Der Tenor in der österreichischen Regierung ist klar: «Wir wollen Dublin ausser Kraft setzen». Die EU-Regelung, wonach Asylsuchende innerhalb der EU ihr Aufnahmegesuch im Erstland stellen müssen, sei nicht angesichts des Flüchtlingsstroms nicht mehr praktikabel, so der österreichische Vizekanzler. Und: «Wir lassen Ungarn nicht aus der Verantwortung.» Die Kontrollen an den Grenzen sollen verstärkt werden, aber: «Keine Wasserwerfer und Stacheldraht.»
Kanzler Werner Faymann und Vizekanzler Reinhold Mitterlehner betonen an der Medienkonferenz, dass Österreich die Flüchtlingskrise nicht alleine bewältigen könne. Europa müsse jetzt vor allem auch in Griechenland aktiv werden, um effektive Kontrollen einzubauen. Ein ungeordneter Übergang über die Grenzen könne nicht mehr stattfinden, so Mitterlehner. Man habe auch Verständnis für die deutsche Entscheidung, Grenzkontrollen wieder einzuführen. «Auch wir brauchen Grenzkontrollen», sagt der Vizekanzler. Das Dublin-System der EU, so Mitterlehner, sei Makulatur. 2200 Bundesheer-Mitarbeiter sollen zur Grenzkontrolle und für humanitäre Hilfe im Innern eingesetzt werden.
Bayerns Innenminister Joachim Herrmann rechnet damit, dass die Grenzkontrollen mindestens einige Wochen dauern. Es müsse stärker kontrolliert werden, weil viele unterwegs seien, die «keine echten Flüchtlinge seien», sagt der CSU-Politiker dem Bayerischen Rundfunk.

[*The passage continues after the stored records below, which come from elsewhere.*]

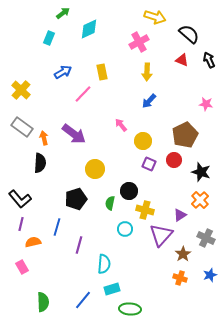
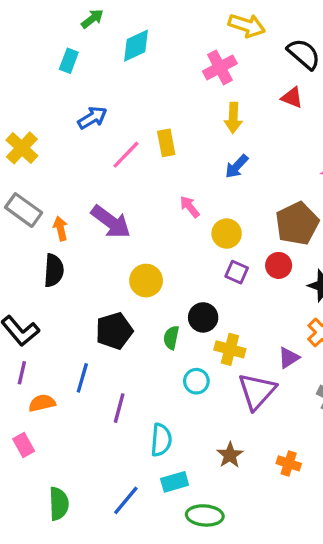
yellow rectangle: (102, 72) -> (166, 143), moved
brown star: (183, 254) -> (230, 455), moved

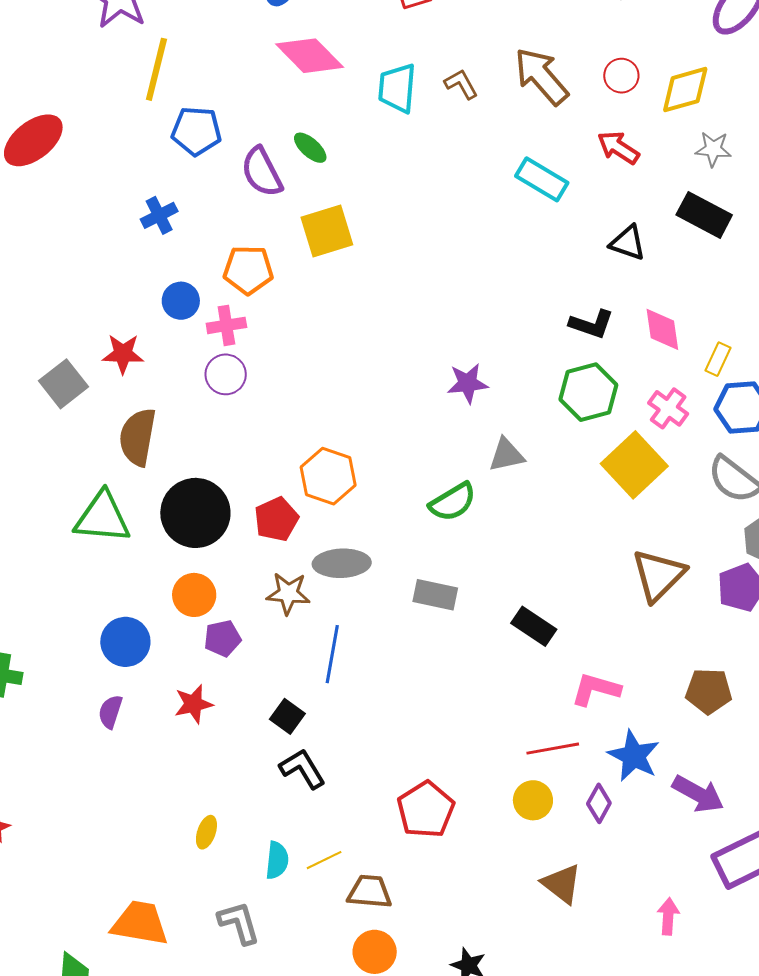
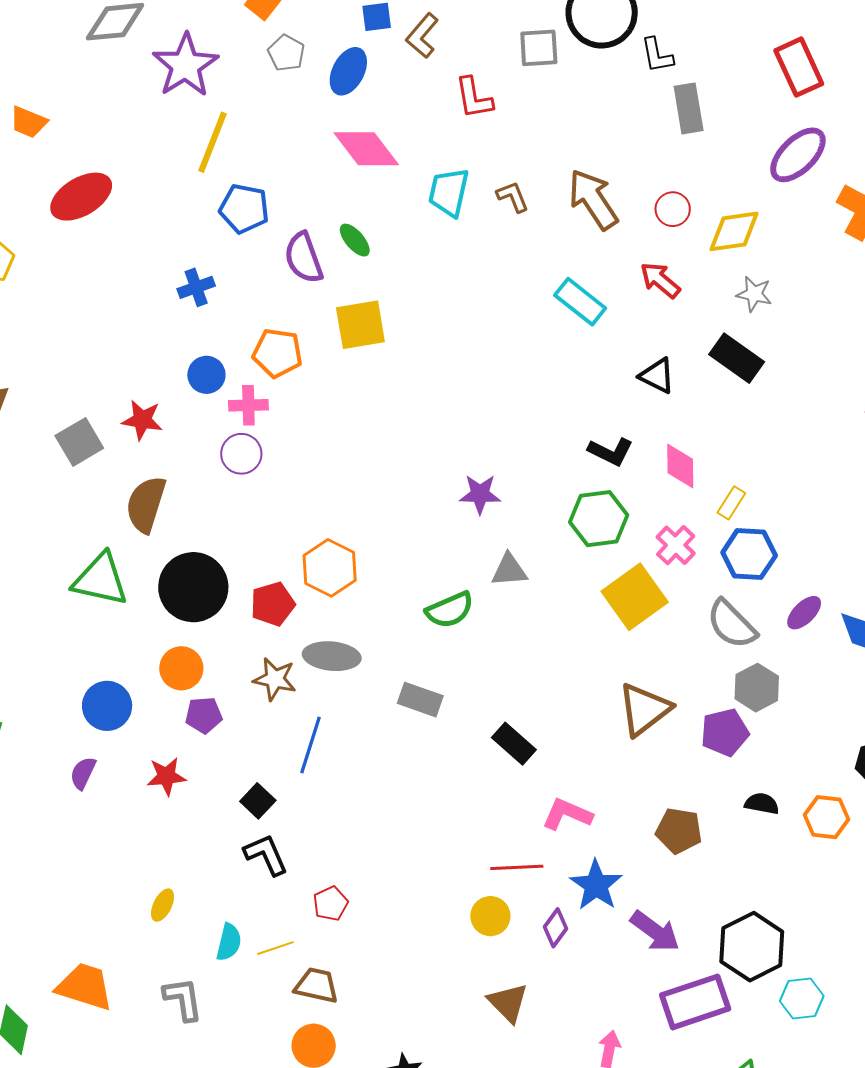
red pentagon: (426, 810) -> (331, 904), moved, size x0.6

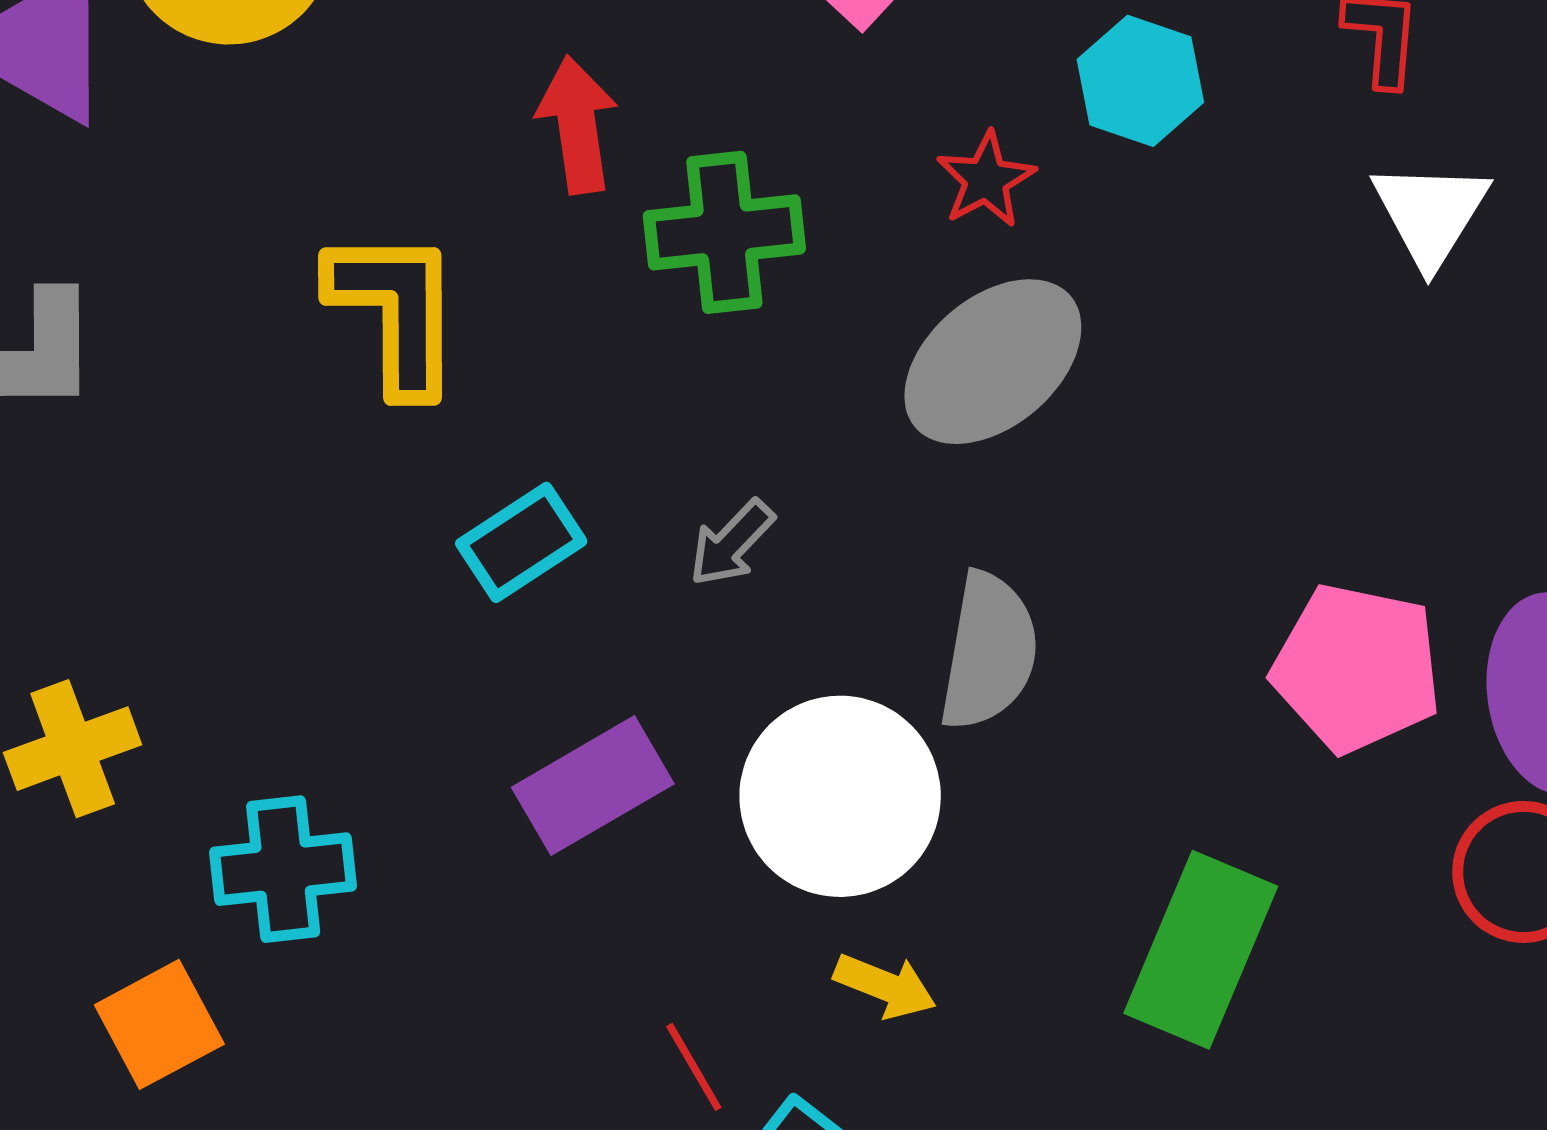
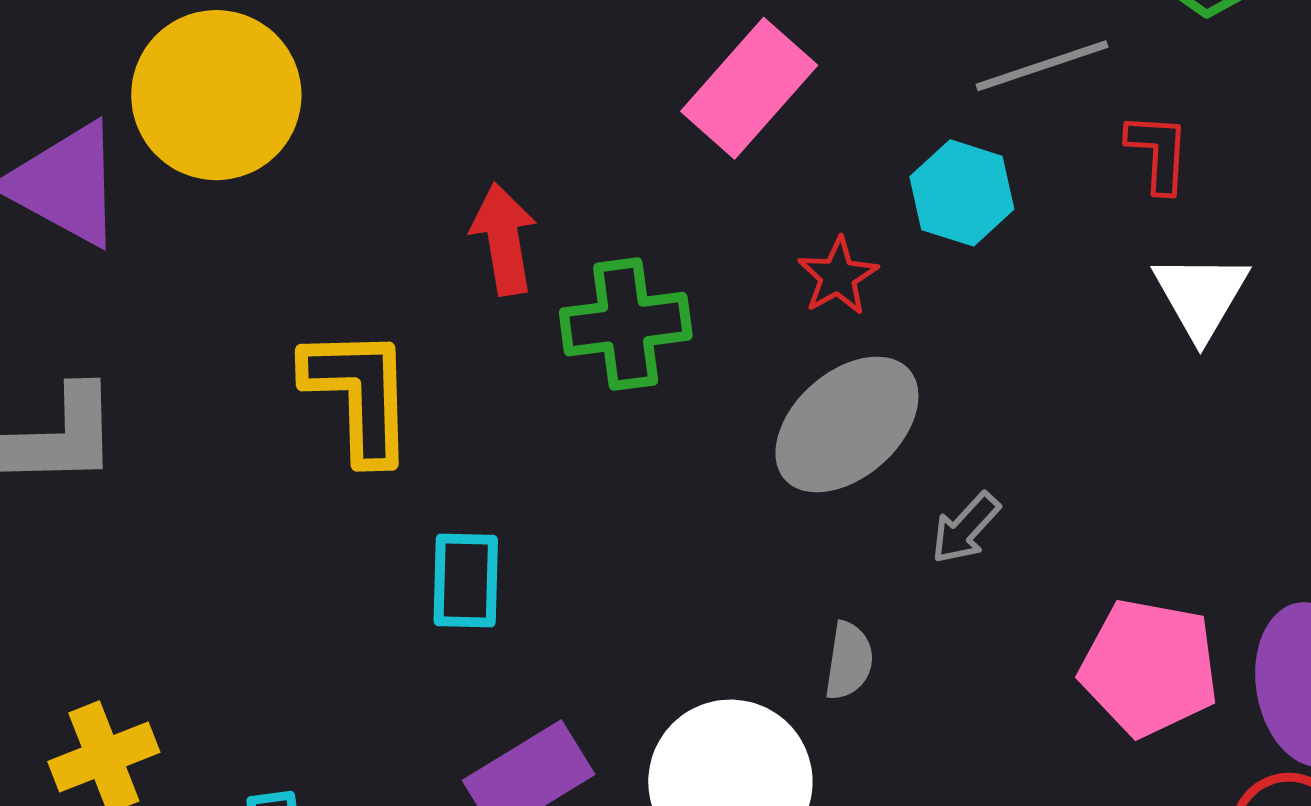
cyan rectangle: (521, 542) -> (466, 581), turned -54
gray arrow: (731, 543) -> (966, 528), moved
gray semicircle: (989, 651) -> (849, 661), size x0.6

Derweil wurde der Zugverkehr zwischen Deutschland und Österreich am Montag Morgen wieder aufgenommen. Am Sonntag Abend hatte die deutsche Regierung angesichts der anhaltenden Flüchtlingsströme beschlossen, den Schienenverkehr mit Österreich temporär auszusetzen. Mehr Informationen findest du
hier.
Die zwischenzeitliche Sperre der Autobahn A4 wurde offenbar wieder aufgehoben. Zuvor hatte die Polizei den Grenzübergang bei Nickelsdorf im Südburgenland dicht gemacht.
Der österreichische Bundeskanzler Faymann wird um 10.30 Uhr eine Pressekonferenz zur Flüchtlingskrise abhalten. Das melden österreichische Medien.
Wie das österrichische Newportal ö24 berichtet, sollen heute bis zu 80'000 Flüchtlinge nach Österreich kommen. Die österreichische Polizei hatte zuvor laut der Nachrichtenagentur APA mit bis zu 10'000 Flüchtlingen gerechnet, die heute die Grenze zwischen Ungarn und Österreich überqueren. Insbesondere in Heiligenkreuz im Südburgenland sehe sich mit einer erheblichen Zunahme von Schutzsuchenden konfrontiert. Wie verschiedene Quellen berichten, soll Ungarn heute Flüchtlingscamps schliessen und die Flüchtlinge so zur Weiterreise nach Österreich bewegen.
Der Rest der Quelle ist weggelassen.